For some, Wanda’s onscreen journey from 2014’s Avengers: Age of Ultron to Multiverse of Madness is a fitting one. She was, after all, initially introduced as an operative for the terrorist organization Hydra. So, perhaps, the argument goes, it makes sense for her to take an “evil” turn. But such rationalizations ignore the fact that the Marvel mythology is built on redemption, on people overcoming grave circumstances to become heroes. If Bucky Barnes can survive Hydra manipulation to fight alongside the Avengers and remain a hero, why not Wanda? Why would she, one of the most powerful witches in the universe, morph into a character susceptible to manipulation by everyone and everything, from Hydra to Agatha Harkness to the Darkhold? People will say it’s because she is wracked with grief over the death of her partner, Vision, but such justifications are troubling because they rob one of the mightiest characters in the Marvel Cinematic Universe of her strength.

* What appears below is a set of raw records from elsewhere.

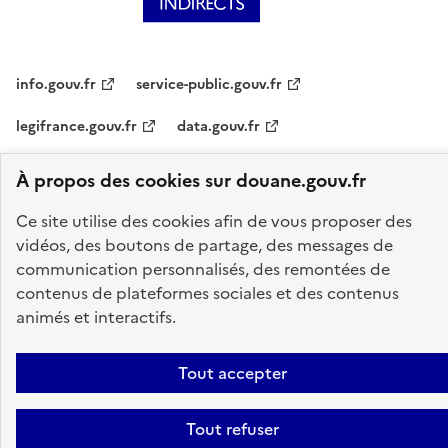
info.gouv.fr
service-public.gouv.fr
legifrance.gouv.fr
data.gouv.fr
À propos des cookies sur douane.gouv.fr
Plan du site
Accessibilité : partiellement conforme
Mentions légales
Données personnelles
Gestion des cookies
Ce site utilise des cookies afin de vous proposer des
vidéos, des boutons de partage, des messages de
Paramètres d'affichage
communication personnalisés, des remontées de
Sauf mention explicite de propriété intellectuelle détenue par des tiers,
contenus de plateformes sociales et des contenus
les contenus de ce site sont proposés sous
licence etalab-2.0
animés et interactifs.
Tout accepter
Tout refuser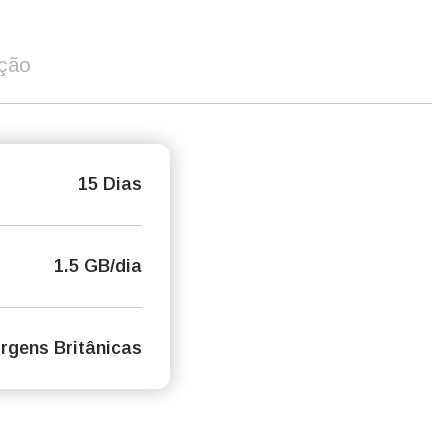
ição
15 Dias
1.5 GB/dia
irgens Britânicas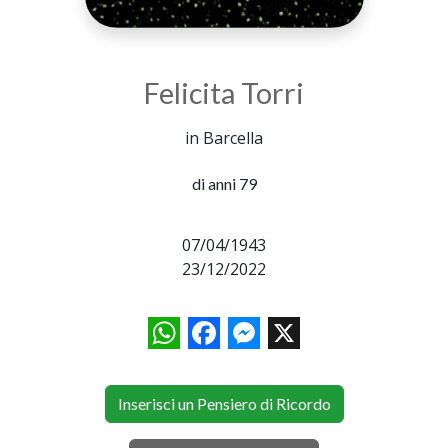
Felicita Torri
in Barcella
di anni 79
07/04/1943
23/12/2022
WhatsApp
Facebook
Messenger
X
Inserisci un Pensiero di Ricordo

Many have pointed out that Wanda’s MCU journey parallels that of another high-profile Marvel heroine, and another story that has made it to the big screen (more than once, in fact): Jean Grey of the X-Men franchise. “The Dark Phoenix Saga,” as the story line has retroactively become known, saw Grey—one of the original members of the fan-favorite team—gain the abilities of a god, only to lose touch with her humanity and transform into a villain that needs to be dealt with by her fellow X-Men. It’s not Wanda’s story exactly, but the message is worryingly the same: Powerful women just can’t be trusted; you never know what they’re going to do.
The onscreen journey of Wanda Maximoff wasn’t directly inspired by Dark Phoenix, however; it actually is drawn directly from the character’s own comic book history, and in particular the work of writers John Byrne and Brian Michael Bendis. Byrne’s late-1980s, early-’90s run on West Coast Avengers (retitled Avengers West Coast midway through) is the basis for much of what the MCU Wanda has endured in the past couple of years. In the space of two years, Byrne dismantled Vision, undoing Wanda’s marriage in the process, revealed that her children were merely magical constructs that ceased to exist due to the machinations of a demonic villain, and had her possessed or influenced by two separate entities in order to turn her evil for different plot purposes.

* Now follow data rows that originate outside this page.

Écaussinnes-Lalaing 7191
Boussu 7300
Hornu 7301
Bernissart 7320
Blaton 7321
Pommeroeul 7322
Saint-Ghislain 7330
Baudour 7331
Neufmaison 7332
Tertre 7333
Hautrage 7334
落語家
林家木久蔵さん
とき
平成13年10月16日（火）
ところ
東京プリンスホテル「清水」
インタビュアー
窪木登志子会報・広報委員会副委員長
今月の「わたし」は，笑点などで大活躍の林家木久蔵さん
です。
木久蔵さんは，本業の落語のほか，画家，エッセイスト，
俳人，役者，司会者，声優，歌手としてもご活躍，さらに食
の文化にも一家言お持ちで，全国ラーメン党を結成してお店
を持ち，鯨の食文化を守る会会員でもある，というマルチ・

This was, Byrne has since claimed, all part of a larger story he was planning that never got told because he quit the series over conflicts with editors and executives at Marvel, but the wounds were already inflicted. Wanda’s world was undone and the character left damaged as a result.

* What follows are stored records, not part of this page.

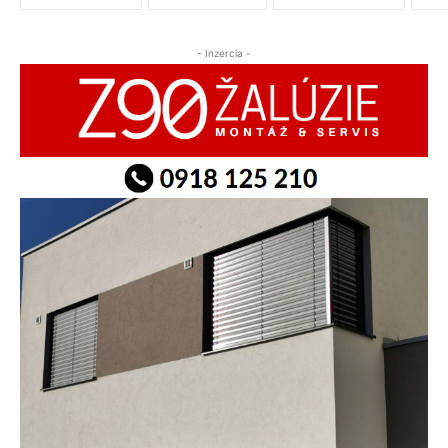
- Inzercia -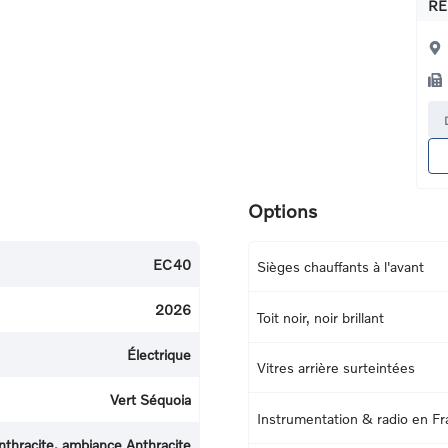
RE
Options
EC40
Sièges chauffants à l'avant
2026
Toit noir, noir brillant
Électrique
Vitres arrière surteintées
Vert Séquoia
Instrumentation & radio en Fr
nthracite, ambiance Anthracite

How damaged? Well, for that, we turn to Bendis’ 2004 Avengers writing debut, “Chaos.” (It’s also known as “Avengers Disassembled,” which was the official name of the publishing event the story spearheaded.) In this story, Wanda’s suppressed memories of her children are brought to the surface, causing her to lose her mind and try to kill all of the Avengers. She’s defeated by the team and is put into a magical coma by none other than Doctor Strange, then taken away by her then-father, X-Men villain Magneto. (Wanda’s parentage is a long-running, overly complex, repeatedly rewritten story line in comics; don’t ask.)